Um, Microsoft, if I want to see people singing tweets I’d, no, I’d never want that. I barely even want to read tweets on Twitter. All this has me thinking is that they’re trying to kill time for something, and I don’t appreciate it.

Ballmer introduces Xbox as an entertainment center for families. They promise the same metro experience and voice control. Voice command to Bing on Xbox was much more successful than the phone demo, but the guy is talking like a movie theater voice-over guy. Do you have to sound like that to get it to work? Hey, good move, Microsoft in showing a movie you can’t broadcast, so the audio and video feeds get cut.

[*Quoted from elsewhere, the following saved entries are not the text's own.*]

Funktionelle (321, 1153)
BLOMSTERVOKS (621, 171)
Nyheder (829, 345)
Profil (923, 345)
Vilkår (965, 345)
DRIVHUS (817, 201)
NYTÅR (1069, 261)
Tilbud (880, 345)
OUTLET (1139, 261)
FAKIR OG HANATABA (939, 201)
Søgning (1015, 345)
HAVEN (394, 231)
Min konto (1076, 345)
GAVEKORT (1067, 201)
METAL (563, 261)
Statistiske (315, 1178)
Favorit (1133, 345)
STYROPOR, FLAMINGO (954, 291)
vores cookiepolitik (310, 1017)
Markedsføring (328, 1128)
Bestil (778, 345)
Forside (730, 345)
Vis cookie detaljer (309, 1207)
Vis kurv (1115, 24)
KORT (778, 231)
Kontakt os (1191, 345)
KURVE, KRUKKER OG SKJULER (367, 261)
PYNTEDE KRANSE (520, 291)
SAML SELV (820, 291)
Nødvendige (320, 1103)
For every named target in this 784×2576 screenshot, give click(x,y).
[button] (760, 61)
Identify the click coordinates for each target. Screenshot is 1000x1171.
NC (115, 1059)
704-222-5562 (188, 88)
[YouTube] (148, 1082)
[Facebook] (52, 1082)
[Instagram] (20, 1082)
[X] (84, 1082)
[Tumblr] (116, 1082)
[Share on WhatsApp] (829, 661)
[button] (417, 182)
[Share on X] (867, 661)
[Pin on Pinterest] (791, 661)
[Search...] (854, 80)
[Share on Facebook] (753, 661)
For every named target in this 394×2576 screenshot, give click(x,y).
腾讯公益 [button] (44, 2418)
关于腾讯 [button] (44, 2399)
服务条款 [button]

And they come back for a program guide for FiOS. Microsoft announces multiple partnerships, like NewsCorp, bringing all the Fox TV to Xbox. There are promises to engage two ways with the TV using Kinect; they have some poor eight-year-old girl to demo Sesame Street TV. Leave it to Microsoft to make Sesame Street stiff. You can participate in the show or not, the show will adapt to the lack of input. Oh, this kid is never going to live this down. Ballmer promises that this will be used in education and healthcare as well.

To wrap things up, Ballmer says 2012 will be known as Metro, Metro, Metro and Windows, Windows, Windows. We shall see.